** Your task **
Below, some lines carry pictures; leave those pictures out and retype exactly the lines from the one with "วรฤทธิ์ ไวยเจียรนัย แสดงเป็น ลายสือ" through the one with "Livraison en France".

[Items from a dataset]
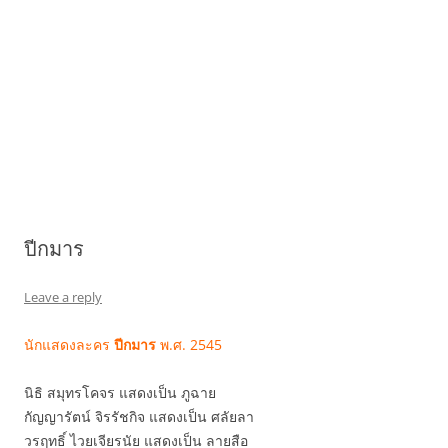
ปีกมาร
Leave a reply
นักแสดงละคร
พ.ศ. 2545
ปีกมาร
นิธิ สมุทรโคจร แสดงเป็น ภูฉาย
กัญญารัตน์ จิรรัชกิจ แสดงเป็น ศลัยลา
วรฤทธิ์ ไวยเจียรนัย แสดงเป็น ลายสือ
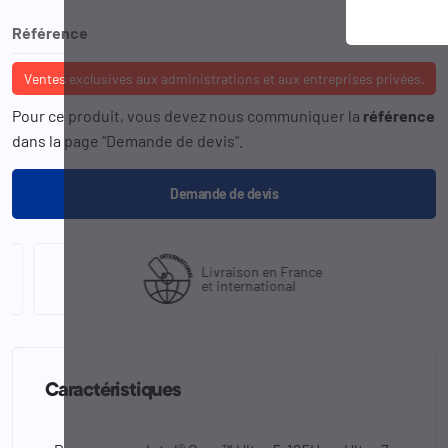
Référence
KUBB-VSC
Ventes exclusives aux administrations et aux entreprises privées.
Pour ce produit, vous devez nous communiquer la
référence
dans la page "Demande de devis".
Demande de devis
Livraison en France
et international
Caractéristiques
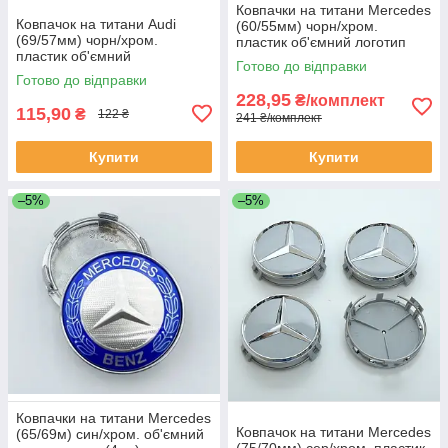
Ковпачки на титани Mercedes
Ковпачок на титани Audi
(60/55мм) чорн/хром.
(69/57мм) чорн/хром.
пластик об'ємний логотип
пластик об'ємний
(4шт)
Готово до відправки
логотип+кільцо (1шт)
Готово до відправки
228,95
₴/комплект
115,90
₴
122 ₴
241 ₴/комплект
Купити
Купити
–5%
–5%
Ковпачки на титани Mercedes
Ковпачок на титани Mercedes
(65/69м) син/хром. об'ємний
(75/70мм) сер/хром. пластик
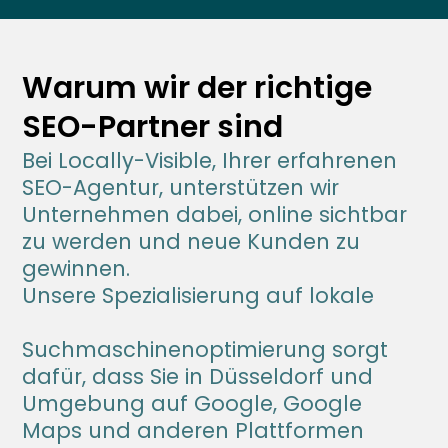
Warum wir der richtige 
SEO-Partner sind
Bei Locally-Visible, Ihrer erfahrenen 
SEO-Agentur, unterstützen wir 
Unternehmen dabei, online sichtbar 
zu werden und neue Kunden zu 
gewinnen.
Unsere Spezialisierung auf lokale 
Suchmaschinenoptimierung sorgt 
dafür, dass Sie in Düsseldorf und 
Umgebung auf Google, Google 
Maps und anderen Plattformen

** Response **
วรฤทธิ์ ไวยเจียรนัย แสดงเป็น ลายสือ
Référence
KUBB-VSC
Ventes exclusives aux administrations et aux entreprises privées.
Pour ce produit, vous devez nous communiquer la
référence
dans la page "Demande de devis".
Demande de devis
Livraison en France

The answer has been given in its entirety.